## About this exercise
Lift every line from the entries that includes the word "Kinder".

-------- Given records

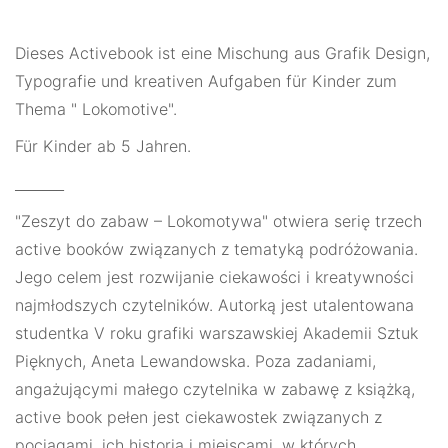
Dieses Activebook ist eine Mischung aus Grafik Design,
Typografie und kreativen Aufgaben für Kinder zum
Thema " Lokomotive".
Für Kinder ab 5 Jahren.
_______
"Zeszyt do zabaw – Lokomotywa" otwiera serię trzech
active booków związanych z tematyką podróżowania.
Jego celem jest rozwijanie ciekawości i kreatywności
najmłodszych czytelników. Autorką jest utalentowana
studentka V roku grafiki warszawskiej Akademii Sztuk
Pięknych, Aneta Lewandowska.
Poza zadaniami,
angażującymi małego czytelnika w zabawę z książką,
active book pełen jest ciekawostek związanych z
pociągami, ich historią i miejscami, w których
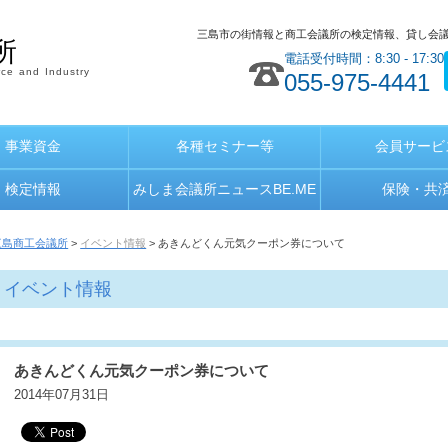
三島市の街情報と商工会議所の検定情報、貸し会
所
電話受付時間：8:30 - 17:30
ce and Industry
055-975-4441
事業資金
各種セミナー等
会員サービ
検定情報
みしま会議所ニュースBE.ME
保険・共
三島商工会議所
>
イベント情報
> あきんどくん元気クーポン券について
イベント情報
あきんどくん元気クーポン券について
2014年07月31日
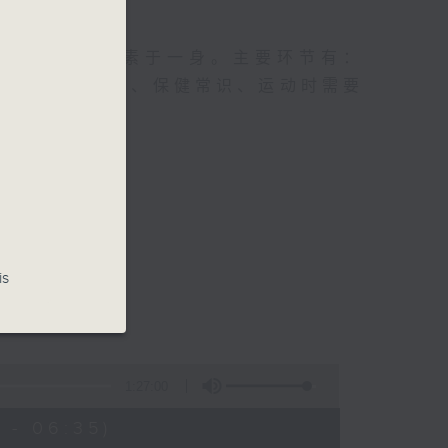
及社会资讯等元素于一身。主要环节有：
类型的养生运动、保健常识、运动时需要
is
1:27:00
 - 06:35)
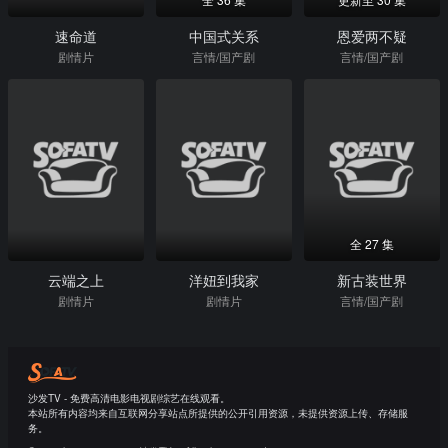
速命道
中国式关系
恩爱两不疑
剧情片
言情/国产剧
言情/国产剧
全 27 集
云端之上
洋妞到我家
新古装世界
剧情片
剧情片
言情/国产剧
沙发TV - 免费高清电影电视剧综艺在线观看。
本站所有内容均来自互联网分享站点所提供的公开引用资源，未提供资源上传、存储服
务。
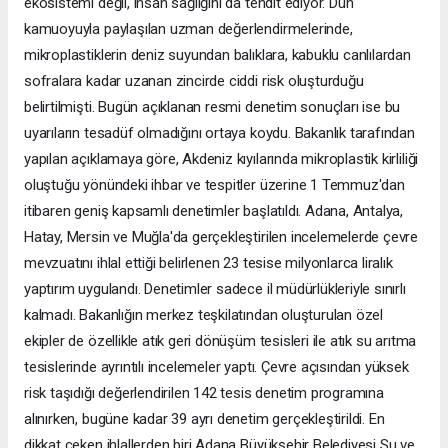
ekosistemi değil, insan sağlığını da tehdit ediyor. Dün
kamuoyuyla paylaşılan uzman değerlendirmelerinde,
mikroplastiklerin deniz suyundan balıklara, kabuklu canlılardan
sofralara kadar uzanan zincirde ciddi risk oluşturduğu
belirtilmişti. Bugün açıklanan resmi denetim sonuçları ise bu
uyarıların tesadüf olmadığını ortaya koydu. Bakanlık tarafından
yapılan açıklamaya göre, Akdeniz kıyılarında mikroplastik kirliliği
oluştuğu yönündeki ihbar ve tespitler üzerine 1 Temmuz'dan
itibaren geniş kapsamlı denetimler başlatıldı. Adana, Antalya,
Hatay, Mersin ve Muğla'da gerçekleştirilen incelemelerde çevre
mevzuatını ihlal ettiği belirlenen 23 tesise milyonlarca liralık
yaptırım uygulandı. Denetimler sadece il müdürlükleriyle sınırlı
kalmadı. Bakanlığın merkez teşkilatından oluşturulan özel
ekipler de özellikle atık geri dönüşüm tesisleri ile atık su arıtma
tesislerinde ayrıntılı incelemeler yaptı. Çevre açısından yüksek
risk taşıdığı değerlendirilen 142 tesis denetim programına
alınırken, bugüne kadar 39 ayrı denetim gerçekleştirildi. En
dikkat çeken ihlallerden biri Adana Büyükşehir Belediyesi Su ve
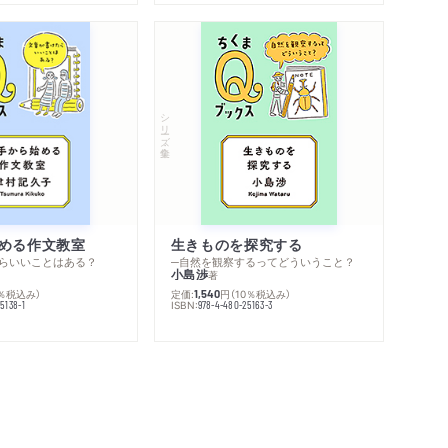
シリーズ・全集
める作文教室
生きものを探究する
らいいことはある？
─自然を観察するってどういうこと？
小島渉
著
0％税込み）
定価:
円
（10％税込み）
1,540
ISBN:
5138-1
978-4-480-25163-3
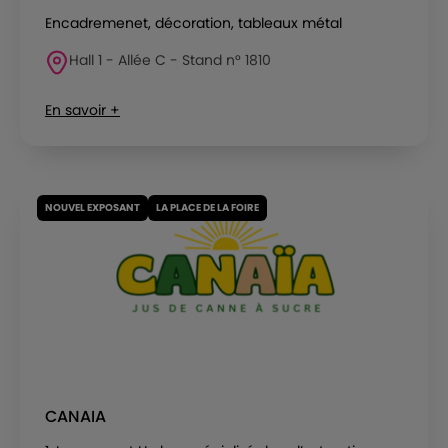
Encadremenet, décoration, tableaux métal
Hall 1 - Allée C - Stand n° 1810
En savoir +
NOUVEL EXPOSANT
LA PLACE DE LA FOIRE
CANAIA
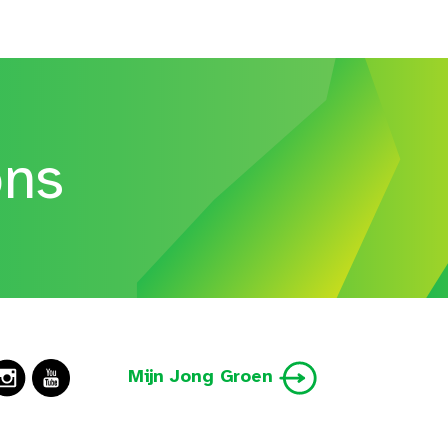
ons
Mijn Jong Groen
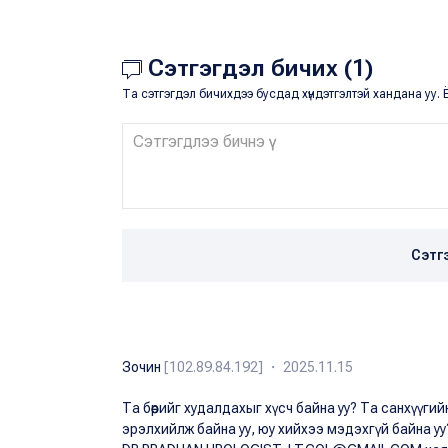
Сэтгэгдэл бичих (1)
Та сэтгэгдэл бичихдээ бусдад хүндэтгэлтэй хандана уу. Ё
Сэтг
Зочин
[102.89.84.192] ・ 2025.11.15
Та бөөрийг худалдахыг хүсч байна уу? Та санхүүг
эрэлхийлж байна уу, юу хийхээ мэдэхгүй байна у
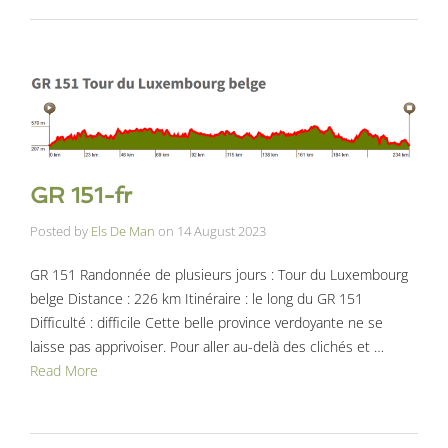
GR 151-fr
Posted by
Els De Man
on
14 August 2023
GR 151 Randonnée de plusieurs jours : Tour du Luxembourg
belge Distance : 226 km Itinéraire : le long du GR 151
Difficulté : difficile Cette belle province verdoyante ne se
laisse pas apprivoiser. Pour aller au-delà des clichés et …
Read More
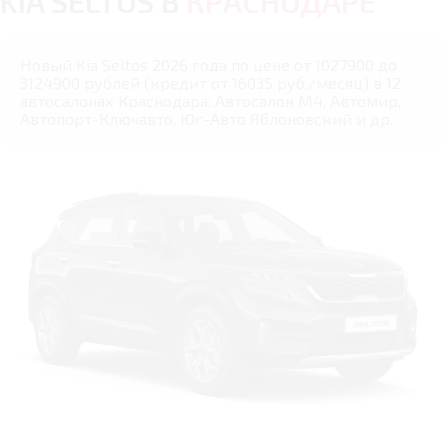
KIA SELTOS В
КРАСНОДАРЕ
Новый Kia Seltos 2026 года по цене от 1027900 до
3124900 рублей (кредит от 16035 руб./месяц) в 12
автосалонах Краснодара: Автосалон М4, Автомир,
Автопорт-Ключавто, Юг-Авто Яблоновский и др.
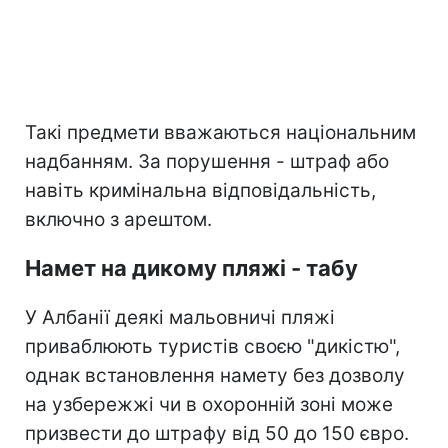
Такі предмети вважаються національним
надбанням. За порушення - штраф або
навіть кримінальна відповідальність,
включно з арештом.
Намет на дикому пляжі - табу
У Албанії деякі мальовничі пляжі
приваблюють туристів своєю "дикістю",
однак встановлення намету без дозволу
на узбережжі чи в охоронній зоні може
призвести до штрафу від 50 до 150 євро.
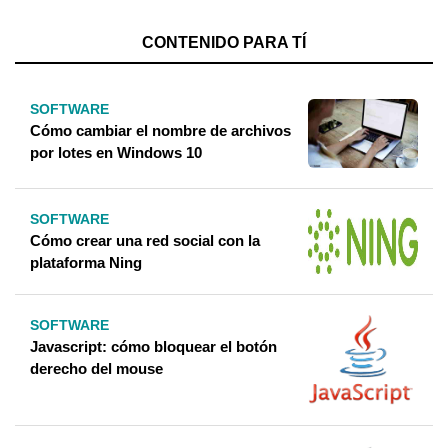
CONTENIDO PARA TÍ
SOFTWARE
Cómo cambiar el nombre de archivos
por lotes en Windows 10
SOFTWARE
Cómo crear una red social con la
plataforma Ning
SOFTWARE
Javascript: cómo bloquear el botón
derecho del mouse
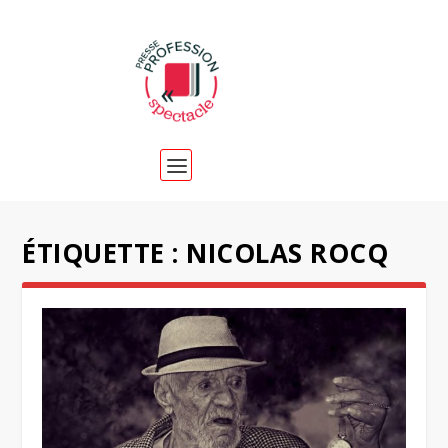
ÉTIQUETTE :
NICOLAS ROCQ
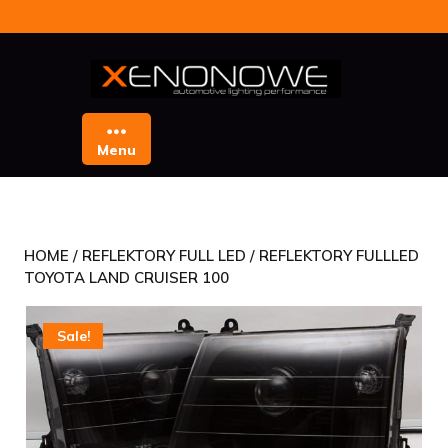
Skip
to
content
Menu
HOME
/
REFLEKTORY FULL LED
/ REFLEKTORY FULLLED
TOYOTA LAND CRUISER 100
Sale!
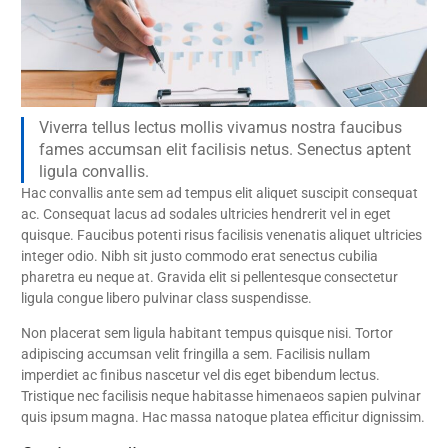
Viverra tellus lectus mollis vivamus nostra faucibus
fames accumsan elit facilisis netus. Senectus aptent
ligula convallis.
Hac convallis ante sem ad tempus elit aliquet suscipit consequat
ac. Consequat lacus ad sodales ultricies hendrerit vel in eget
quisque. Faucibus potenti risus facilisis venenatis aliquet ultricies
integer odio. Nibh sit justo commodo erat senectus cubilia
pharetra eu neque at. Gravida elit si pellentesque consectetur
ligula congue libero pulvinar class suspendisse.
Non placerat sem ligula habitant tempus quisque nisi. Tortor
adipiscing accumsan velit fringilla a sem. Facilisis nullam
imperdiet ac finibus nascetur vel dis eget bibendum lectus.
Tristique nec facilisis neque habitasse himenaeos sapien pulvinar
quis ipsum magna. Hac massa natoque platea efficitur dignissim.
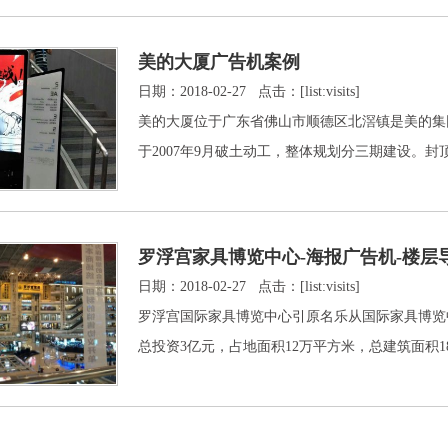
美的大厦广告机案例
日期：2018-02-27 点击：[list:visits]
美的大厦位于广东省佛山市顺德区北滘镇是美的集团总
于2007年9月破土动工，整体规划分三期建设
罗浮宫家具博览中心-海报广告机-楼层
日期：2018-02-27 点击：[list:visits]
罗浮宫国际家具博览中心引原名乐从国际家具博览中
总投资3亿元，占地面积12万平方米，总建筑面积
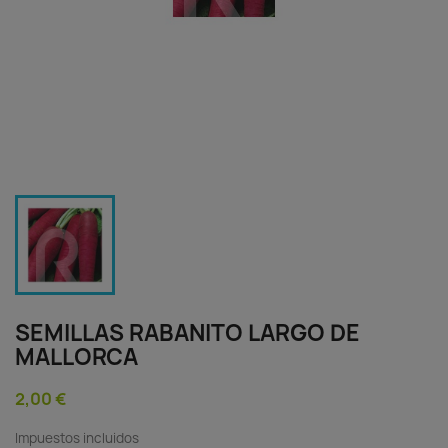
SEMILLAS RABANITO LARGO DE
MALLORCA
2,00 €
Impuestos incluidos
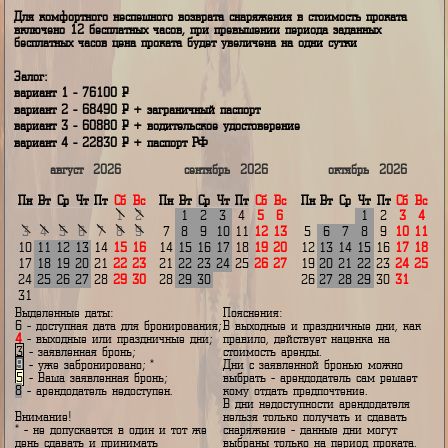
2410
Р
1640
Р
1210
Р
960
Р
840
Р
Наценка в праздничные и выходные дни 15%
Для комфортного неспешного возврата снаряжения в стоимость прокат
включено 12 бесплатных часов, при превышении периода заданных
бесплатных часов цена проката будет увеличена на одни сутки
Залог:
вариант 1 - 76100
P
вариант 2 - 68490
P
+ заграничный паспорт
вариант 3 - 60880
P
+ водительское удостоверение
вариант 4 - 22830
P
+ паспорт РФ
август
2026
сентябрь
2026
октябрь
202
Пн
Вт
Ср
Чт
Пт
Сб
Вс
Пн
Вт
Ср
Чт
Пт
Сб
Вс
Пн
Вт
Ср
Чт
Пт
С
1
2
1
2
3
4
5
6
1
2
3
4
5
6
7
8
9
7
8
9
10
11
12
13
5
6
7
8
9
1
10
11
12
13
14
15
16
14
15
16
17
18
19
20
12
13
14
15
16
1
17
18
19
20
21
22
23
21
22
23
24
25
26
27
19
20
21
22
23
2
24
25
26
27
28
29
30
28
29
30
26
27
28
29
30
3
31
Выделенные даты:
Пояснения:
6
- доступная дата для бронирования;
В выходные и праздничные дни,
4
- выходные или праздничные дни;
правило, действует наценка на
3
- заявленная бронь;
стоимость аренды.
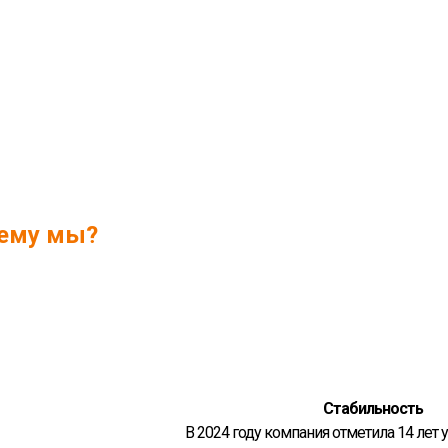
ему мы?
Стабильность
В 2024 году компания отметила 14 лет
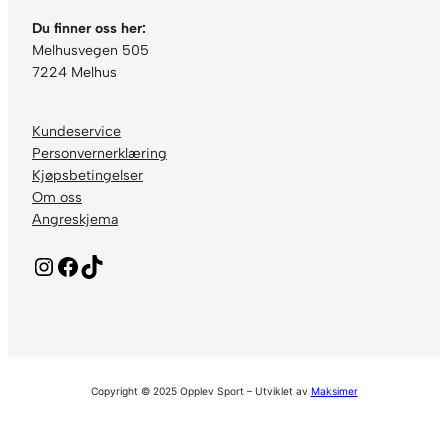
Du finner oss her:
Melhusvegen 505
7224 Melhus
Kundeservice
Personvernerklæring
Kjøpsbetingelser
Om oss
Angreskjema
Instagram
Facebook
TikTok
Copyright © 2025 Opplev Sport – Utviklet av
Maksimer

----------------

## Answer area
Typografie und kreativen Aufgaben für Kinder zum
Für Kinder ab 5 Jahren.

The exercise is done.